Installing JupyterHub with Microk8s¶
keywords: jupyterhub, microk8s, kubernetes, scalable, jupyter, python, nbgitpuller, docker, apache
Introduction¶
We need a scalable and flexible implementation of Jupyter for education and research. In educational settings, students typically require one or two CPU cores and a small amount of memory, whereas researchers often need many cores and large memory allocations. Our goal is to build a system capable of supporting up to 150 students in a single day, after which it can be reconfigured to serve a smaller group of researchers with higher resource demands.
To achieve this, we are utilizing two of our main departmental servers (jupiter and saturn) for computation, while a virtual server (pluto) manages orchestration and interfacing.
Having successfully used JupyterHub for several years, we chose to continue with it for this project.

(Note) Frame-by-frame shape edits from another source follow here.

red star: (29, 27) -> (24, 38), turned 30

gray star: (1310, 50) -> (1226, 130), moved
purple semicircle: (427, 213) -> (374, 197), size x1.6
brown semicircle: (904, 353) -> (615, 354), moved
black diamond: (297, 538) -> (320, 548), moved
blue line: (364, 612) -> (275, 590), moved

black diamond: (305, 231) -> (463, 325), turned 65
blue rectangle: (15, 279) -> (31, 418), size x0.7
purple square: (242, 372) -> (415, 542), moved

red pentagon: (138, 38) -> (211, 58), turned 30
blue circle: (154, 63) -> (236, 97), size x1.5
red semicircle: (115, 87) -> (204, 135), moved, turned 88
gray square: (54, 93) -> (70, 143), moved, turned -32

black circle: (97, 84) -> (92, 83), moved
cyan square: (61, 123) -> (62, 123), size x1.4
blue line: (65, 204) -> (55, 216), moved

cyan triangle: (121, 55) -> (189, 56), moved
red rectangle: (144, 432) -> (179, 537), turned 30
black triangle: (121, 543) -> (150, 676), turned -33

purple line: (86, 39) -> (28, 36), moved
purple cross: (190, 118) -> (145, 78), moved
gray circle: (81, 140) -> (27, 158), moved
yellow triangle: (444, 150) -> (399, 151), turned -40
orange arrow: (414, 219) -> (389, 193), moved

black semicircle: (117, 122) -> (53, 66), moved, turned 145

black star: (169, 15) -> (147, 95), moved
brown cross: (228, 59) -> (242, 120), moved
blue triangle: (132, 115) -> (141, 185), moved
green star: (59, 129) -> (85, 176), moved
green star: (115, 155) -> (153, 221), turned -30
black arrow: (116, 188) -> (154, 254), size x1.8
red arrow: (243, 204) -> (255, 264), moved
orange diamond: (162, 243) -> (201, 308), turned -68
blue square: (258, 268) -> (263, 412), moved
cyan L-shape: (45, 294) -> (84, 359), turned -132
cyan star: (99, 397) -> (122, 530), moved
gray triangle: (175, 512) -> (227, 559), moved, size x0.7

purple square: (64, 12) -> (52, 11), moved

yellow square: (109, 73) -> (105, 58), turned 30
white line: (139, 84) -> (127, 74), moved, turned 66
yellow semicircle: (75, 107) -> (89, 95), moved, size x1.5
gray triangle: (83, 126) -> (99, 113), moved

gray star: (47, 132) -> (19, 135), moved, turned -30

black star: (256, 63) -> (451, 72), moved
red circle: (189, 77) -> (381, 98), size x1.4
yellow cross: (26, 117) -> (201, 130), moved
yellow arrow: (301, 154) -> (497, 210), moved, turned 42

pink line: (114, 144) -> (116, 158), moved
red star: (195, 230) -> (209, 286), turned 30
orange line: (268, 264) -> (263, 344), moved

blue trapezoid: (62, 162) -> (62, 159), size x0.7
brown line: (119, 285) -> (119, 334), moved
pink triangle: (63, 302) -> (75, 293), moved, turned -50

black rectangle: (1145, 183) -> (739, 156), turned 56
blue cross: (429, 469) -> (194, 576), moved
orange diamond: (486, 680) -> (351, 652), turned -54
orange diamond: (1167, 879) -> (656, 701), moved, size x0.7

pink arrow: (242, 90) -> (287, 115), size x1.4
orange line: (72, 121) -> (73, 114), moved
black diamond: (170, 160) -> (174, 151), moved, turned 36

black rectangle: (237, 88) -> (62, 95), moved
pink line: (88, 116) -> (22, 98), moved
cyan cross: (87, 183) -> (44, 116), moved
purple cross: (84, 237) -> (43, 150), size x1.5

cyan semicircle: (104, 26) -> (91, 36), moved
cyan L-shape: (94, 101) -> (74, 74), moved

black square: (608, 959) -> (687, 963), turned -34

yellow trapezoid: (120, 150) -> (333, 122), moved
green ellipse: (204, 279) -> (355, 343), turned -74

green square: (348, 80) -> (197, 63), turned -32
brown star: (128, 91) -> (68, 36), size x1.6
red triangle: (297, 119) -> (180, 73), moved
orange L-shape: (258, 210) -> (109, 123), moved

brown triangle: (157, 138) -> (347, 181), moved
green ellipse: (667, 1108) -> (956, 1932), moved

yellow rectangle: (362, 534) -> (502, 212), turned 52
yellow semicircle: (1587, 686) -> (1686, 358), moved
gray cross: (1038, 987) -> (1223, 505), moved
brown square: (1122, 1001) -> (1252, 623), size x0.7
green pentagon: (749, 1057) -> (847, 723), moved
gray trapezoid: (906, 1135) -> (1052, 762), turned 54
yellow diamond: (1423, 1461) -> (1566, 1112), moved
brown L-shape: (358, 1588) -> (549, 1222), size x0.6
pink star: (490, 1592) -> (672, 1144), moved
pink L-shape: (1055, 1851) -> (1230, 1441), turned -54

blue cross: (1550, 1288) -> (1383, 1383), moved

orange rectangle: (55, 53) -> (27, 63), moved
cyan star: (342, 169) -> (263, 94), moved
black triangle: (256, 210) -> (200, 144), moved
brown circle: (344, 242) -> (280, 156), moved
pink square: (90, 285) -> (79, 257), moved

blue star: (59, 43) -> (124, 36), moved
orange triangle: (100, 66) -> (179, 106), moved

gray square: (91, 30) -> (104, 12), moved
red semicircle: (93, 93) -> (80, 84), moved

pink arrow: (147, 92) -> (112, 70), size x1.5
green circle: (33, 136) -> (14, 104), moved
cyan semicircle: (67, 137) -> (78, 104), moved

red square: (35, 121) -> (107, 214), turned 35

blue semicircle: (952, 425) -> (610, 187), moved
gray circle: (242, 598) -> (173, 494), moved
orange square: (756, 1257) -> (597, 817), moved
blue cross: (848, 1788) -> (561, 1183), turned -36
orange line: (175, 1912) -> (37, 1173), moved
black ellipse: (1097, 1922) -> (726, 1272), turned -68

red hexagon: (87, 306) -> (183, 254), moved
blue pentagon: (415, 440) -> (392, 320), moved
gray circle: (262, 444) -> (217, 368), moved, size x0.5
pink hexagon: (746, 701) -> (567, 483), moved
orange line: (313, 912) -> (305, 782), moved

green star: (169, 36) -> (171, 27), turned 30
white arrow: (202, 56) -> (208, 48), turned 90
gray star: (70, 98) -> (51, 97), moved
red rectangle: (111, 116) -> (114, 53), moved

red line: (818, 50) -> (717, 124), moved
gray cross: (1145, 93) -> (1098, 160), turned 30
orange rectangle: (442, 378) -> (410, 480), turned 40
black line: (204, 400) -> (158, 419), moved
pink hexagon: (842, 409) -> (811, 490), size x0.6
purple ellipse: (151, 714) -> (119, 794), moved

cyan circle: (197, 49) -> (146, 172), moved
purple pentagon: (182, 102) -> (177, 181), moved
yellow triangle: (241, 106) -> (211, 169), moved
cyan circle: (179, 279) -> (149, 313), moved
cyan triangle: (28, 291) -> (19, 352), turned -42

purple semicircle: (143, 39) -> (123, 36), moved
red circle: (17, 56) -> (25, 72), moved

While JupyterHub scales well within a single server for smaller groups (<30 students), a more robust multi-node solution is needed. Therefore, we are leveraging Kubernetes to distribute JupyterHub and the spawned Jupyter instances across multiple servers.
For simplicity and efficiency, we are using Microk8s, a lightweight yet powerful Kubernetes distribution. Microk8s makes it easy to deploy Kubernetes on multiple nodes and includes all necessary tools for configuration and management, allowing us to quickly set up and maintain our system.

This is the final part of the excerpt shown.